Given its strategic position at the crossroads between electricity markets in western, eastern and northern Europe, the Elia Group securely manages imports, exports and transits of electrical energy over its grids. It also plays a key role in integrating European electricity markets by participating directly and indirectly in the shareholder structure of Eurogrid International, the regional cross-border flow monitoring centre Coreso, the APX-ENDEX-Belpex and EPEX Spot power exchanges, the CASC.EU and EMCC capacity auction offices and the Gridlab training centre.

Major incidents & preventive measures

The main European electrical shortage

On November 4th 2006, Europe experienced a major network incident originated in Germany. One of the German transmission system operators switched off the 400,000 volt power line that crosses the River Ems in the north of the country, to allow a ship to pass through. Electricity transmission flows were instantly redistributed on the remaining lines. Becoming saturated, those lines tripped in what is known as a “cascade”. Many power lines in Germany, Austria, Hungary and Croatia were automatically disconnected, enventually leading to a major unbalance and the split of the continental synchronous system in 3 zones characterized either by power shortage or power excess. Ultimately, the entire European continent was affected by load shedding: altogether, some 15 million homes were without deprived of power for up to one hour.

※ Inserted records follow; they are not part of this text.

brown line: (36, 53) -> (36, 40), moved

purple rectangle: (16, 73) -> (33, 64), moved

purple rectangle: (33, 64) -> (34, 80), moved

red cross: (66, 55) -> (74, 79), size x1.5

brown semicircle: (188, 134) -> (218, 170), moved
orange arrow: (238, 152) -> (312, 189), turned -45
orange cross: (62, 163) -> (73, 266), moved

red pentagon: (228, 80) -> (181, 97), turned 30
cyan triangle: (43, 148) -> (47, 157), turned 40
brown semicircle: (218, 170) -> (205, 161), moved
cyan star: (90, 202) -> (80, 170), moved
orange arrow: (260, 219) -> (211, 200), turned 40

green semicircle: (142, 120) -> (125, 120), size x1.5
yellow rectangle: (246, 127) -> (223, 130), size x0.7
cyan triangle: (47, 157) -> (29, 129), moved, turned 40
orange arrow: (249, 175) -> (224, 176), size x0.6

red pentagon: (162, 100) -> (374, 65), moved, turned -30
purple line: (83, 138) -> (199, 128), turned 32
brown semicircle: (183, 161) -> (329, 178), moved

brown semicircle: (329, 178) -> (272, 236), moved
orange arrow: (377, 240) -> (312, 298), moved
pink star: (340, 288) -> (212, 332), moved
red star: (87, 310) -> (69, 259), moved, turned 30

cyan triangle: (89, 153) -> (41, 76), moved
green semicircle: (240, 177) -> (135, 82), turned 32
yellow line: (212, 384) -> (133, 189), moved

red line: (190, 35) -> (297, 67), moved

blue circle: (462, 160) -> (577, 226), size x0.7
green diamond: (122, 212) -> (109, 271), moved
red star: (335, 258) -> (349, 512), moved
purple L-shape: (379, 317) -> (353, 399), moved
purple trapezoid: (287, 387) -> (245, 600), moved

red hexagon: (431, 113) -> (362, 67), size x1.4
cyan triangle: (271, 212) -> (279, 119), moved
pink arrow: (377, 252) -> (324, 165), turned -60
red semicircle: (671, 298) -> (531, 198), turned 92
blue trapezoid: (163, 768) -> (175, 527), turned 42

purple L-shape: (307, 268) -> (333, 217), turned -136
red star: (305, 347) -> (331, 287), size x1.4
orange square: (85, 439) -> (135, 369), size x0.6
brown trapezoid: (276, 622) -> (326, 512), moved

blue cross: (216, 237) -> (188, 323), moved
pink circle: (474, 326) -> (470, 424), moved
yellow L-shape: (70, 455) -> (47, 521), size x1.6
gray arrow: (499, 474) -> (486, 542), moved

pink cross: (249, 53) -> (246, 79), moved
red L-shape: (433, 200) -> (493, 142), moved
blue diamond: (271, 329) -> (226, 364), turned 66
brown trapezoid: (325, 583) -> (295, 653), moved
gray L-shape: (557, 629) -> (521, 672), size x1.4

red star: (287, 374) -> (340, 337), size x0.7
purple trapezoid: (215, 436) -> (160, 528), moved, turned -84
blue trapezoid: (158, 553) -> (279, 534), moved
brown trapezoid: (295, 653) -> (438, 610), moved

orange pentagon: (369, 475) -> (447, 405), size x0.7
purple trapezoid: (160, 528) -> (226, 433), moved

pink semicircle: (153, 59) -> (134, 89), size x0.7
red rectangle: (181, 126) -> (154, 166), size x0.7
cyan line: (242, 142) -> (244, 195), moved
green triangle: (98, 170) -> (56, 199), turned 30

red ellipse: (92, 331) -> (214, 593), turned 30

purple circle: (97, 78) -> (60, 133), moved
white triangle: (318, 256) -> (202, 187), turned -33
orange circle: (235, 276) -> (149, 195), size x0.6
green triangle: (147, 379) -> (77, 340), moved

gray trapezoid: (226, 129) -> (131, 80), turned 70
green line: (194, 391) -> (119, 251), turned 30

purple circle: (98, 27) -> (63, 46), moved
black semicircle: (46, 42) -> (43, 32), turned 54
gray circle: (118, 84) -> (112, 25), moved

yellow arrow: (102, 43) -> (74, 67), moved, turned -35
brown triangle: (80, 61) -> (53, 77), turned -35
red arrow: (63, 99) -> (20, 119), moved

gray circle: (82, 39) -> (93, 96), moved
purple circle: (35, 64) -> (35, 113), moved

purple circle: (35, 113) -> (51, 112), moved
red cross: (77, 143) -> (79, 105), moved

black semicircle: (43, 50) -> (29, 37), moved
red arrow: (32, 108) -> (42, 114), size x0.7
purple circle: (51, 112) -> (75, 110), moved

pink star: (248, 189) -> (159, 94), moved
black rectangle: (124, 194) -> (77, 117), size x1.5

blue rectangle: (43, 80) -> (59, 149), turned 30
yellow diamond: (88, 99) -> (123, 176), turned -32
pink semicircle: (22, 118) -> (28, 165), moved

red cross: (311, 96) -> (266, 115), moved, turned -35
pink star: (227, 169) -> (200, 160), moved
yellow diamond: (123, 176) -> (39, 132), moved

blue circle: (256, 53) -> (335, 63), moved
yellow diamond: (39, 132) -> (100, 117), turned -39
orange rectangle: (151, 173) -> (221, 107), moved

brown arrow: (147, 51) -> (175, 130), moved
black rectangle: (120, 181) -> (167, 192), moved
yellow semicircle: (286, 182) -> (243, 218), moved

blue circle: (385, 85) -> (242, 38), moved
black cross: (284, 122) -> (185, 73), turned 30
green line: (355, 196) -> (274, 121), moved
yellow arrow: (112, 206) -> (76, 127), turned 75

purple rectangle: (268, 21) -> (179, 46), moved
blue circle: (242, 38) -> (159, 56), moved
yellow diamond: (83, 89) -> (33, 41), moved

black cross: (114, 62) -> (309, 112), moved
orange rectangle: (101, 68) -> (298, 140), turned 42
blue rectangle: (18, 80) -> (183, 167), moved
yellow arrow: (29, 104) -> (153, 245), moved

Since that incident, Europe’s transmission system operators have taken a number of measures. They have strengthened their technical cooperation. In 2008, several TSO’s created a European grid technical coordination centre in Bruxelles (Coreso) which provides constant analysis of system security and monitors Europe’s power networks in real time in order to prevent electrical disturbances. 50Hertz is also an active member of the Transmission System Operator Security Cooperation (TSC) which was launched in December 2008. With the common goal of enhancing overall system security, TSC harmonises perfectly with other intra-European initiatives and cooperation centres.

2012, Belgium: Freak winder weather

On 5 March, the Belgian transmission system was hit by freak winter weather. An unusual combination of meteorological conditions damaged a number of high-voltage pylons, cutting off power for several hours in the area of the city of Tournai. Elia very quickly decided to deploy its new backup line to supply emergency power in case that an incident would occur during grid restoration works.

4 October 2012, Pulgar (Germany): Tornado damages transmission towers

Transmission towers of 50Hertz belonging to the 380-kV line between Pulgar and Vieselbach are heavily damaged by a tornado in the local area. Experts from 50Hertz bring the situation under control immediately, thus preventing any bottleneck in supply.

24 October 2012, Machelen (Belgium): Incident at the Machelen high-voltage substation

On 24 October, during commissioning operations, a technical incident triggered an explosion at the Machelen 3 150 kV substation. This led to a short-circuit and a sudden and momentary voltage dip across the entire grid. Supply on the Elia grid was restored immediately, but some customers (such as SNCB, Belgacom) experienced difficulties due to the triggering of protection relays which led to a momentary cut in their electricity supply.

28 October 2012, Belgium: Disconnection of offshore wind farms during storm

During the storm on 28 October, winds on the sea rose above the offshore wind farm disconnection threshold, triggering the full shutdown of 450 MW in generating capacity. On 31 October, a similar phenomenon arose following a sudden change in wind, offshore wind generation suddenly dropped by 350 MW. The two fluctuations were offset by internal control systems and processes established by Elia.

 5 and 6 December 2013, Northern Germany: Challenging situation due to Hurricane “Xaver”

The effects of Hurricane “Xaver” were a special challenge for the system management of 50Hertz on 5 and 6 December 2013. Maintaining control of the grid situation required the preparation and implementation of increased security requirements in a targeted manner in the transmission system as well as redispatch measures with conventional power plants. To a lesser degree, reductions in the input from wind farms also contributed. “Xaver” caused 53 weather-related trips in lines and other 50Hertz grid elements, but there was only a single case of a brief supply interruption.